Conclusion: Our study demonstrates the neuroprotective effect and mechanism of action of VSIG4 in ICH.

VSIG4通过NRF2/HO-1信号通路调节巨噬细胞氧化应激和神经炎症,减轻颅内出血损伤。

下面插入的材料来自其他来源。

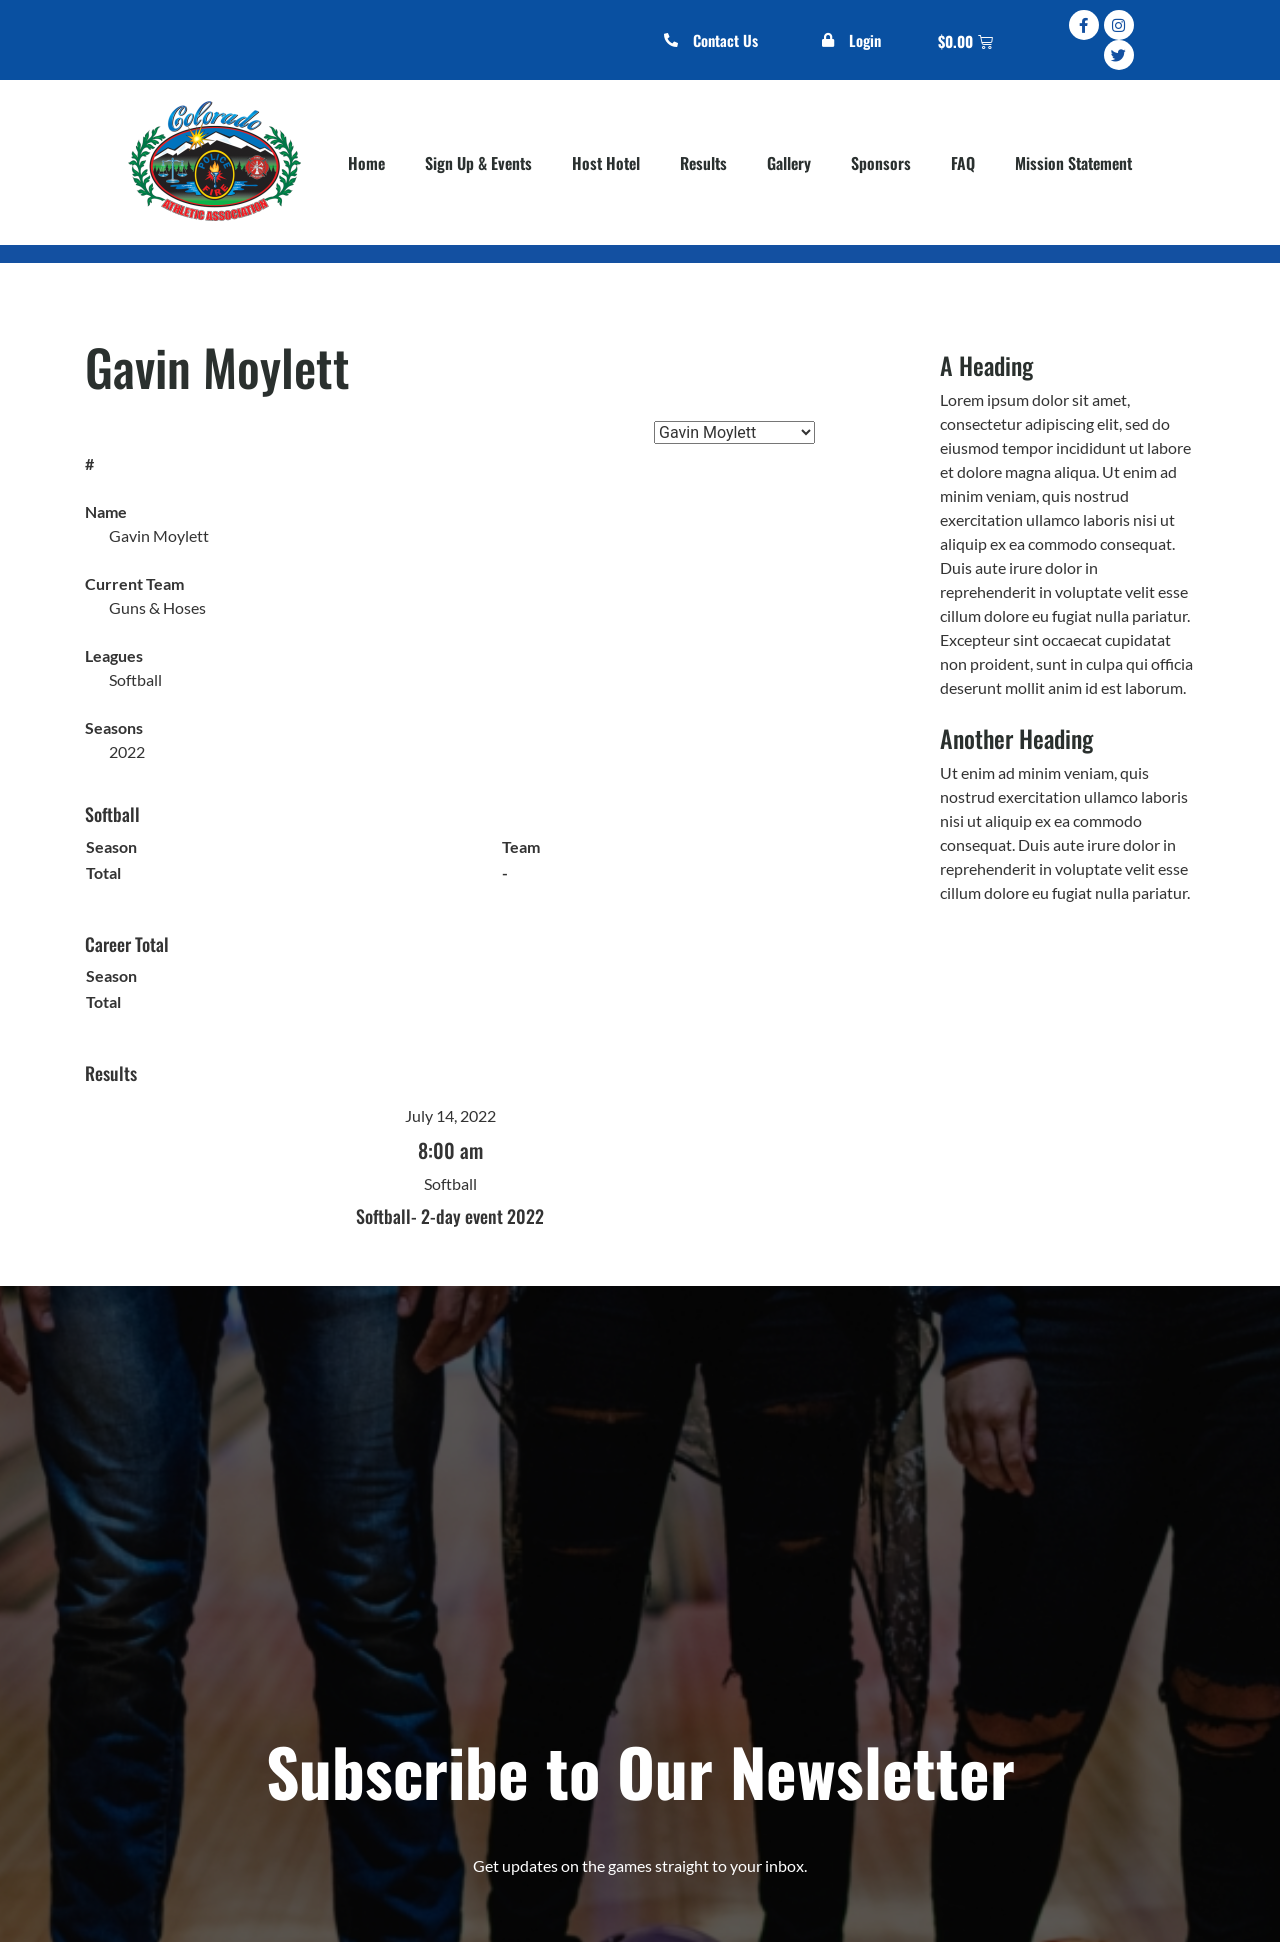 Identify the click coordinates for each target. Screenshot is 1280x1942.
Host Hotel (606, 163)
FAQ (963, 163)
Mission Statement (1073, 163)
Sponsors (881, 163)
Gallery (789, 163)
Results (703, 163)
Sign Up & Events (478, 163)
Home (366, 163) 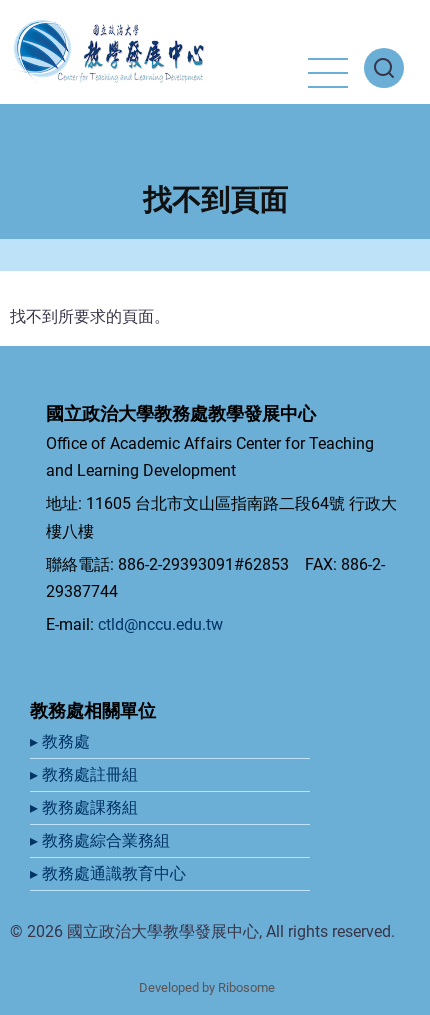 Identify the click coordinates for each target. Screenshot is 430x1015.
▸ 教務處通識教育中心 (110, 873)
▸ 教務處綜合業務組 (102, 840)
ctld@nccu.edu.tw (160, 624)
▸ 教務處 (62, 741)
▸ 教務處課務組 (86, 807)
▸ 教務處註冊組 (86, 774)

背景:氧化应激和神经炎症是颅内出血(ICH)的重要继发损伤机制。V-set和免疫球蛋白结构域- 4 (VSIG4)对氧化应激和炎症反应具有抑制作用。本研究旨在探讨VSIG4在ich相关神经病理中的可能作用。方法:采用脑缺血大鼠模型和脂多糖(LPS)刺激的RAW264.7细胞检测VSIG4水平。此外,我们还检测了氧化应激水平、促炎细胞因子产生、神经元损伤、炎症细胞激活、脑含水量和神经功能。我们在不同VSIG4水平的脑出血小鼠和巨噬细胞中进行了这些检测。此外,我们还验证了核因子红细胞2相关因子2/血红素加氧酶-1 (NRF2/HO-1)信号通路在VSIG4功能中的关键作用。结果:VSIG4改善脑出血小鼠神经功能缺损(p < 0.01),减轻脑水肿(p < 0.05),提高血周区谷胱甘肽(p < 0.05),降低lps刺激的RAW264.7细胞超氧化物歧化酶(SOD)水平(p < 0.01)。降低丙二醛(MDA)积累(p < 0.01),减轻氧化应激,降低白细胞介素-1β (IL-1β) (p < 0.01)和肿瘤坏死因子-α (TNF-α)水平(p < 0.01),减轻炎症反应。此外,用VSIG4处理lps刺激的RAW264.7细胞对HT22细胞的损伤较小(p < 0.05)。为了进一步验证NRF2/HO-1通路在vsig4介导的神经保护中的作用,研究人员给药brusatol(一种NRF2抑制剂)。结论:本研究证实了VSIG4对脑出血大鼠的神经保护作用及其机制。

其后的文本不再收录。